The fee proposed was to support under-served students, mental health, spirit groups, sports clubs, Greek Life, and athletics. The fee brought forth much controversy since $135 of the fee would be put toward Tech athletics.
Louisiana Tech is the only Division I public institution in the state and the only member of Conference USA that does not have a student engagement fee that directly supports athletics. Currently, Tech students receive free admission into all University home athletic events.
The fee failed to pass and will not be implemented in the fall.
Emma Stone, a sophomore at Tech, said that she thought it was unfair to ask students to pay that much money when most of the money would not go to benefit the whole student body.
“I would vote yes if the money was proportionally allocated,” Stone said. “I believe those involved in athletics should pay the fee, as do people in sororities, for example.”
Skyla-Rae Lewis, a senior at Tech, echoed Stone’s sentiments that she would have voted yes if the fee had been more evenly distributed. She said it was disappointing that the money going toward mental health was so low while athletics was getting so much.
“Personally, I voted no because majority of the money was going towards athletics, and I’m not involved in athletics or really go to any of the games,” Lewis said. “I feel like most of the athletic departments are well funded. I know not all of them are, but some are.”
There were some students who did believe the fee should have passed. Daniel Spencer, a graduate student at Tech, said that while he respected the reason students voted no, he believes this fee would have benefited students more than they realized, as he finds university success and athletic success to not be mutually exclusive.
“Had this fee passed we could have been able to pay extremely underpaid trainers, nutritionists and assistants,” Spencer said. “All of these are important for building winning programs that people want to stay a part of and eventually lead to a growth in student population.”

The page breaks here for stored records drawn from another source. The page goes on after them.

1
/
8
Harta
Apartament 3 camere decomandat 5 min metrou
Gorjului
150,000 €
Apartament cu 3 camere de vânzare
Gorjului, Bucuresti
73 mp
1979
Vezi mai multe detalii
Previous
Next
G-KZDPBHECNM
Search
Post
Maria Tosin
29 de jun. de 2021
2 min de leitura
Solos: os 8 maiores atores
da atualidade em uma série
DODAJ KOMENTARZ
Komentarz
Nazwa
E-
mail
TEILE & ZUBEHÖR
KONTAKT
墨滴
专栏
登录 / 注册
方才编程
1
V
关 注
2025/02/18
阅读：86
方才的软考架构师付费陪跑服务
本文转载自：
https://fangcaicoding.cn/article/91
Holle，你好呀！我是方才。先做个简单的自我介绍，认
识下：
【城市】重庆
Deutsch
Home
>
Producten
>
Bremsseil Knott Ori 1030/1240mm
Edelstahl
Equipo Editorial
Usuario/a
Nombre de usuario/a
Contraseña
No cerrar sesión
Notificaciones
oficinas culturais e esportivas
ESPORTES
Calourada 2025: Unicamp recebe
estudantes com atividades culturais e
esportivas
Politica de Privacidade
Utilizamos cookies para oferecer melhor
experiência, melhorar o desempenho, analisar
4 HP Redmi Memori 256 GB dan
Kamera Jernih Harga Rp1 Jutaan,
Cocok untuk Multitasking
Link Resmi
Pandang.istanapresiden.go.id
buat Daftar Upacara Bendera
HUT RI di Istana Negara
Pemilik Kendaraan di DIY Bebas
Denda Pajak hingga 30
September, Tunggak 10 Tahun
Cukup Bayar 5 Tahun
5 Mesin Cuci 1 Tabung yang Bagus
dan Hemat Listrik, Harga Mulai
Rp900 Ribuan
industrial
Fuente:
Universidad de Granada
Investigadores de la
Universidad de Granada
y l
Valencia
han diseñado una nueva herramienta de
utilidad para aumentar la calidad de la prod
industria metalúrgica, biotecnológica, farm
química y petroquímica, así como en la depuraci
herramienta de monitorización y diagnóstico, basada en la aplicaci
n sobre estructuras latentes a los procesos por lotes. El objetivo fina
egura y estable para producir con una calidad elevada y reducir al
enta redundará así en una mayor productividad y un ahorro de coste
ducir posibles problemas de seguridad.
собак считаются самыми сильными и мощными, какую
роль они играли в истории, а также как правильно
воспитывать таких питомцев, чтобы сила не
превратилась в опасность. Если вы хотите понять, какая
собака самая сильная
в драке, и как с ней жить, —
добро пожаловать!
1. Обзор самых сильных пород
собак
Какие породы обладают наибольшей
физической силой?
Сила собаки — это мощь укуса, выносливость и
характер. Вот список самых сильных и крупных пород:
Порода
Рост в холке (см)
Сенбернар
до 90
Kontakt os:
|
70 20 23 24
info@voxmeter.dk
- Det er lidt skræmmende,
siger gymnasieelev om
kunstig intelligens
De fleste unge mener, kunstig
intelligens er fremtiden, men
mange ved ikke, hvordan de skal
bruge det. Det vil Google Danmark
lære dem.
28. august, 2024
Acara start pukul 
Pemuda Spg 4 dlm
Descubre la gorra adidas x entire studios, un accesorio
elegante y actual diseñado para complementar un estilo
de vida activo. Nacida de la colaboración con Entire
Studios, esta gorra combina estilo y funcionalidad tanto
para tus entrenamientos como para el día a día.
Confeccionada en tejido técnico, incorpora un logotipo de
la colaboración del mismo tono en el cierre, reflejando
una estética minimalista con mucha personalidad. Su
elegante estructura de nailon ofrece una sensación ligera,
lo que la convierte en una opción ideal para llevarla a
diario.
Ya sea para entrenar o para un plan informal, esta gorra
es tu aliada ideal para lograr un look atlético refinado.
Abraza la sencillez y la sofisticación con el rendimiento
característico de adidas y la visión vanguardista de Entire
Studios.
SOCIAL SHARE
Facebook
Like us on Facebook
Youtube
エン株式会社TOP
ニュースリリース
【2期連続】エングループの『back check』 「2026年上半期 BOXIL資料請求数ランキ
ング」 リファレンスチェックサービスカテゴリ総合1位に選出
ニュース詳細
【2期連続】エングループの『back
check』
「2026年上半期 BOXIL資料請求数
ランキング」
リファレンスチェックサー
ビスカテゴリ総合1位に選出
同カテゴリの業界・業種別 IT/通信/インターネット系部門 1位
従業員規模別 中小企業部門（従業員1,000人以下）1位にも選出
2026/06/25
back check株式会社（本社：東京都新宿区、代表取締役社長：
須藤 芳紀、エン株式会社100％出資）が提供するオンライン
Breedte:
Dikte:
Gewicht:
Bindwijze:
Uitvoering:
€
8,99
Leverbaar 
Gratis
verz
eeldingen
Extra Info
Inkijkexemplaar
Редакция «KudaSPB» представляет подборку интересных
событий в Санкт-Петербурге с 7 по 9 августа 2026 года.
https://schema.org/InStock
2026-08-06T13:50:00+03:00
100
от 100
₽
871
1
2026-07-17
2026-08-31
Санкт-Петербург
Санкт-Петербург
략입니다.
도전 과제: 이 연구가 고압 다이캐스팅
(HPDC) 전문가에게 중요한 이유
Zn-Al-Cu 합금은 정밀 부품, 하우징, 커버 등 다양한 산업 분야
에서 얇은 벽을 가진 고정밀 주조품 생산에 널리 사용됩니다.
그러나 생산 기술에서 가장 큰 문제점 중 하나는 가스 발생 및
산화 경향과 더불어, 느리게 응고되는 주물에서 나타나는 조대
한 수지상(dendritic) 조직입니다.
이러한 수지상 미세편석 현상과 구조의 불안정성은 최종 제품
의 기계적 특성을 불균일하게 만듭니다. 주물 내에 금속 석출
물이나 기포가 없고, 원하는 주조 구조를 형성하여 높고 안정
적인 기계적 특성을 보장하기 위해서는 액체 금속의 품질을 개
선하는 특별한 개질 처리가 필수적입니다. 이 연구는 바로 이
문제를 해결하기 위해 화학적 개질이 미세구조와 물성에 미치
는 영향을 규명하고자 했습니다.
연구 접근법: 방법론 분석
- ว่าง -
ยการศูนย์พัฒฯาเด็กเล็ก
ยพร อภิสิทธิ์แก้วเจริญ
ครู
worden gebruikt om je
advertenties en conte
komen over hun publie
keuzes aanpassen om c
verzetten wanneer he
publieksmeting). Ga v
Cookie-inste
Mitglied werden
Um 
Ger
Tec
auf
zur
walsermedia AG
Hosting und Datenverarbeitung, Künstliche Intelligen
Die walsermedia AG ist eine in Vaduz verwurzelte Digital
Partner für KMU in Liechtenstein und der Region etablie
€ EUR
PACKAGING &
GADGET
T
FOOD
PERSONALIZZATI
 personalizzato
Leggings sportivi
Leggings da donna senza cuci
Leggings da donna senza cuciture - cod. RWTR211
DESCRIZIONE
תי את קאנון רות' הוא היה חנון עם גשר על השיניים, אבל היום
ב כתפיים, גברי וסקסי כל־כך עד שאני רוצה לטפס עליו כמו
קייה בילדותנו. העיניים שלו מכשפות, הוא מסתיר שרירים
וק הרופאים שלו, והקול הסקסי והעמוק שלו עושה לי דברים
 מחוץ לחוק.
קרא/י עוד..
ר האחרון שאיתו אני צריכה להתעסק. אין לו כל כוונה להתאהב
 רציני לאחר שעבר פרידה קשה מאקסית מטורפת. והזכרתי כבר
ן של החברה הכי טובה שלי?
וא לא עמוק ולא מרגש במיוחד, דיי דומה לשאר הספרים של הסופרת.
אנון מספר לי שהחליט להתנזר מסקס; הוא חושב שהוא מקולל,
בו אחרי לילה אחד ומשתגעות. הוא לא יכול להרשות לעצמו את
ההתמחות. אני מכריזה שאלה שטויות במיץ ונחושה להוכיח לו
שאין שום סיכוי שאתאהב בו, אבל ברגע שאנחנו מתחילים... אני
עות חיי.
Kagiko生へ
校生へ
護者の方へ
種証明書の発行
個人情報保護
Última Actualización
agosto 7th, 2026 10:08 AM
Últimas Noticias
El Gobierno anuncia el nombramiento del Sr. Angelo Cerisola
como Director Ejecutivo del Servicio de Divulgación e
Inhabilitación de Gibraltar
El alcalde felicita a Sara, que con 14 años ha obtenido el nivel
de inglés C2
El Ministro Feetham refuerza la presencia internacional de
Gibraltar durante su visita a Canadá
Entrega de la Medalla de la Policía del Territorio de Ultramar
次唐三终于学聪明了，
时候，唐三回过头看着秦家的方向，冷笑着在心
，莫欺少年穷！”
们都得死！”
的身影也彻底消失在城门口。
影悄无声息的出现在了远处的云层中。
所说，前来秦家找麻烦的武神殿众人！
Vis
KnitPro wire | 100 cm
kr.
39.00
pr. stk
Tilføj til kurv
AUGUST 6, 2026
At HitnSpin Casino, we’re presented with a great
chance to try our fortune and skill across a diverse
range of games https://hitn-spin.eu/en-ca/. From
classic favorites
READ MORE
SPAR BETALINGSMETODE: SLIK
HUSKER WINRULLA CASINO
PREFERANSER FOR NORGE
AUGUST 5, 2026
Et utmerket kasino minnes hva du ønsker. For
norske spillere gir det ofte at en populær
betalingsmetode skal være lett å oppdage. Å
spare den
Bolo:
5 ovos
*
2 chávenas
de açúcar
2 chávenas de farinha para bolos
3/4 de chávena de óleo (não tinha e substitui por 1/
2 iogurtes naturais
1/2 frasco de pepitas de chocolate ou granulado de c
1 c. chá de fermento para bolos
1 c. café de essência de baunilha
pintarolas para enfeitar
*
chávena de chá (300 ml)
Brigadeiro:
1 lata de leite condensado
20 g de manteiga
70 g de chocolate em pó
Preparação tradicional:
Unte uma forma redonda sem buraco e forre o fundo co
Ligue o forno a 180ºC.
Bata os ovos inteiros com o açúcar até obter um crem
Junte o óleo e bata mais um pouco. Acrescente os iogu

Students also voted on the new SGA executive board. Elizabeth McKinney was elected president, Gabe Freeman was elected vice president, Jacob Thomas was elected treasurer and Gracey Avery was elected secretary.
McKinney expressed how excited she is to be taking over the position as president next year.
“Becoming SGA president has been something I have worked towards since the beginning of sophomore year, and I am so excited to finally be able to take on this position,” McKinney said. “I am thrilled to have the opportunity to speak up for the student body in this capacity, and I cannot wait to see all the things we can make happen this year.”
McKinney also shared that while most of the positions for the SGA board ran unopposed this election brought forth the largest turnout of voters SGA has ever seen.
“We had numbers that were unprecedented, and I am beyond proud of the student body for showing up to the polls and using their voice,” McKinney said.